Cette somme est utilisée pour rembourser les fournitures d’armements prélevées par les États membres sur leurs stocks.

Le gouvernement ukrainien a formulé des demandes très précises de matériel que ses soldats sont capables d’utiliser, notamment des systèmes de défense antiaérienne et des armes antichars, utilisés avec succès pour freiner la progression des troupes russes et leur contester la suprématie aérienne.

Ces armements sont acheminés en Ukraine via la Pologne.

« Livraisons dangereuses »

Le ministre russe des Affaires étrangères Sergueï Lavrov a averti jeudi que ces livraisons étaient « dangereuses » et a menacé les Occidentaux. « Ceux qui gorgent d’armes l’Ukraine doivent bien sûr comprendre qu’ils porteront la responsabilité de leurs actes », a-t-il déclaré.

Les 27 États de l’UE se sont par ailleurs félicités d’avoir trouvé un compromis, à l’issue de discussions difficiles dans la nuit, sur le message politique à envoyer à l’ancienne république soviétique quant à son projet d’adhésion à l’Union.

Divisés sur cette question, un chiffon rouge pour Moscou, ils ont souligné son appartenance à la « famille européenne », sans aller jusqu’à évoquer formellement une intégration, même lointaine, à l’UE.

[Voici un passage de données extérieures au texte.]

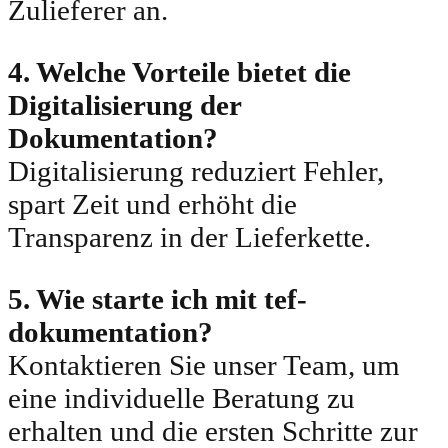
Zulieferer an.
4. Welche Vorteile bietet die
Digitalisierung der
Dokumentation?
Digitalisierung reduziert Fehler,
spart Zeit und erhöht die
Transparenz in der Lieferkette.
5. Wie starte ich mit tef-
dokumentation?
Kontaktieren Sie unser Team, um
eine individuelle Beratung zu
erhalten und die ersten Schritte zur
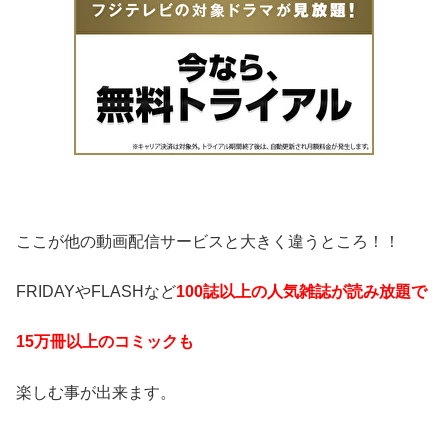
ここが他の動画配信サービスと大きく違うところ！！
FRIDAYやFLASHなど
100誌以上の人気雑誌が読み放題で
15万冊以上のコミックも
楽しむ事が出来ます。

« Il faut aller plus fort. Ce n’est pas ce que nous attendons », a réagi le président ukrainien Volodymyr Zelensky.

« Nous voulions que ce soit plus ambitieux », a aussi commenté le ministre ukrainien des Affaires étrangères Dmytro Kouleba. « Mais par rapport à la situation il y a trois semaines, c’est une révolution qui est dans l’intérêt de l’Ukraine, de l’Union européenne et qui met notre adhésion à l’UE sur des rails », a-t-il estimé.

L’Ukraine et l’UE sont liées par un accord d’association depuis 2014. Cet accord « peut être conforté, consolidé », a expliqué le président du Conseil européen Charles Michel.

L’intégration à l’UE est un processus qui s’étale sur des années. Il nécessite des négociations complexes sur de nombreux sujets et des critères difficiles à respecter pour un pays en guerre, comme la stabilité politique et une économie de marché viable.  

Il exige en outre l’accord unanime des 27 pays membres.

Les dirigeants européens ont également discuté du projet de la Commission européenne de réduire des deux tiers, dès cette année, la dépendance de l’UE au gaz russe, qui représente aujourd’hui 40 % de sa consommation.

La présidente de la Commission, Ursula von der Leyen, a indiqué qu’elle proposerait l’objectif d’une indépendance de l’UE envers les énergies fossiles russes d’ici à 2027.